We perceive our environment via senses, one of which is visual cues. Light enters our eye and hits the retina, which is a light-sensitive layer. Photoreceptors on the retina turn this light into electric signals and transfer them to the brain via optic nerve. For a robot to see, this phenomenon has to be artificially fed to the embedded device which acts as the brain for control in robotics.
Currently we use multiple visual sensors, which perceive the environment and generate an output which is interpreted by the processor as an image, a point cloud or an event. Cameras are one of the commonly used visual sensors on robots due to their cost and availability.
Smart DSLR cameras are bots on their own with a processing system, sensors and actuators. In robotics, we generally use machine vision cameras which are similar to a camera, but provide more independence over hardware and software control for active vision.
We can capture an event as a video. This is similar to capturing frames continuously and are used generally for applications where missing an interest point in space or time is expensive such as object tracking. Similarly for offline applications such as object classification, capturing a single frame reduces computation cost. However, there is a sweet spot between capturing a continuous stream of frames and a single frame, called burst.
Recent mobile phones have introduced this concept as a capturing mode for high speed action photography like running, flying and especially to capture sports. In burst mode, we are allowed capture frames in rapid-fire, for example: 30 frames per second. Each of these frames in a burst captures an action different from another frame eloquently instead of introducing blur. This method of capturing multiple consecutive frames within a short period of time, generally with exposure time over a few milliseconds is called burst imaging.
Recent researches [1-3] have taken advantage of burst imaging in denoising low light images. Google mobile phones capture a burst of underexposed frames, perform hierarchical tile-based alignment  on the burst frames to account for motion and merge the frames in the burst to produce a single intermediate image of high-bit depth followed by colour and tone mapping to produce a single full-resolution output photograph within a matter of seconds.
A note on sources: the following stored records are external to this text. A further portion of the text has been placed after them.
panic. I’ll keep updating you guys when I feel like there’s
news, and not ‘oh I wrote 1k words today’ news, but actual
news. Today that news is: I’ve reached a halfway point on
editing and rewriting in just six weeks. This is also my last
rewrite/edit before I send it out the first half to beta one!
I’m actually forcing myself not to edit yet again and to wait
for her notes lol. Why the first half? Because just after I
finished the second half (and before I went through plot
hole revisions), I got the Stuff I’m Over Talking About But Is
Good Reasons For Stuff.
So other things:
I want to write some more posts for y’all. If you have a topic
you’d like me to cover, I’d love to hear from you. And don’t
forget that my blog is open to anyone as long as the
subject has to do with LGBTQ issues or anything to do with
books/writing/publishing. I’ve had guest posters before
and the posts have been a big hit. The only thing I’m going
Robots thrive in extremely low light conditions in applications such as mining and drone delivery in rural environments because they can tolerate low quality imagery, meaning relatively low SNR images compared to visually pleasing images. However, lower the light in the environment gets, higher the robot produces spurious features during reconstruction. This can reduce the accuracy or in the worst case result in failure of reconstruction. While capturing a long exposure image produces higher SNR images, it is not always feasible in robotics where most of the scene and/or platform is moving. Thus, capturing a burst of frames, aligning and merging to improve SNR of the output image is a viable solution in visual challenges such as low light .
Similarly, given there is fog, backscatter and/or blur, a burst of frames has the ability to capture the variation among the frames which can be exploited in generating an output frame. Burst imaging is perpetually proving the significance of capturing data with spatial and temporal information in robotics in addition to applications such as virtual reality (VR) and machine learning (ML).
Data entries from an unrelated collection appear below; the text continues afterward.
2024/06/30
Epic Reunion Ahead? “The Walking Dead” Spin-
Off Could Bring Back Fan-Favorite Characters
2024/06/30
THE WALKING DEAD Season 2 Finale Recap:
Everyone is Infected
- Hasinoff, S.W., Sharlet, D., Geiss, R., Adams, A., Barron, J.T., Kainz, F., Chen, J. and Levoy, M., 2016. Burst photography for high dynamic range and low-light imaging on mobile cameras. ACM Transactions on Graphics (ToG), 35(6), pp.1-12.
- Liba, O., Murthy, K., Tsai, Y.T., Brooks, T., Xue, T., Karnad, N., He, Q., Barron, J.T., Sharlet, D., Geiss, R. and Hasinoff, S.W., 2019. Handheld mobile photography in very low light. ACM Transactions on Graphics (TOG), 38(6), pp.1-16.
- Liu, Z., Yuan, L., Tang, X., Uyttendaele, M. and Sun, J., 2014. Fast burst images denoising. ACM Transactions on Graphics (TOG), 33(6), pp.1-9.
- Szeliski, R., 2010. Computer vision: algorithms and applications. Springer Science & Business Media.
- Ravendran, A., Bryson, M., and Dansereau, D.G., 2022. Burst imaging for light-constrained structure-from-motion. IEEE Robotics and Automation Letters (RA-L), 7(2), , no. 2, pp.1040–1047.